And then there were five.
Two Republican members of the bipartisan House "Group of Seven" that is working on plans to overhaul the nation's immigration laws are leaving the group, saying that they can no longer trust President Obama to enforce whatever new immigration laws Congress might eventually approve.
Reps. John Carter (R-Texas) and Sam Johnson (R-Texas) said in a joint statement Friday that despite working on the issue for four years, "we have reached a tipping point and can no longer continue working on a broad approach to immigration."
"The problem is politics," they said, citing the president's support for the Affordable Care Act and for what they said was his continued disregard of the Constitution "to advance his political agenda."
“If past actions are the best indicators of future behavior; we know that any measure depending on the president’s enforcement will not be faithfully executed. It would be gravely irresponsible to further empower this administration by granting them additional authority or discretion with a new immigration system," they said. "The bottom line is – the American people do not trust the President to enforce laws, and we don’t either."

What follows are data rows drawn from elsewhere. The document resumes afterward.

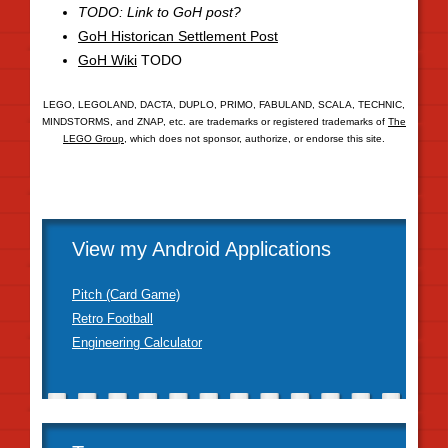
TODO: Link to GoH post?
GoH Historican Settlement Post
GoH Wiki
TODO
LEGO, LEGOLAND, DACTA, DUPLO, PRIMO, FABULAND, SCALA, TECHNIC,
MINDSTORMS, and ZNAP, etc. are trademarks or registered trademarks of
The
LEGO Group
, which does not sponsor, authorize, or endorse this site.
View my Android Applications
Pitch (Card Game)
Retro Football
Engineering Calculator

The pair said they are still committed to working on immigration reform and plan to support plans being worked on by House Republicans.
The decision is a bit of surprise, but also doesn't have much practical effect. The immigration debate in the House is being steered entirely by top GOP leaders and House Judiciary Committee Chairman Bob Goodlatte (R-Va.), who have not embraced the group's ideas on immigration.
And the departure of the two Lone Star State Republicans means that a group that started with eight lawmakers -- four Republicans and four Democrats -- is down to five. Rep. Raul Labrador (R-Idaho) left the group in June and now there's only one Republican left, Rep. Mario Diaz-Balart (R-Fla.). The Democratic members are Reps. Luis Gutierrez (D-Ill.), Xavier Becerra (D-Calif.), Zoe Lofgren (D-Calif.) and John Yarmuth (D-Ky.).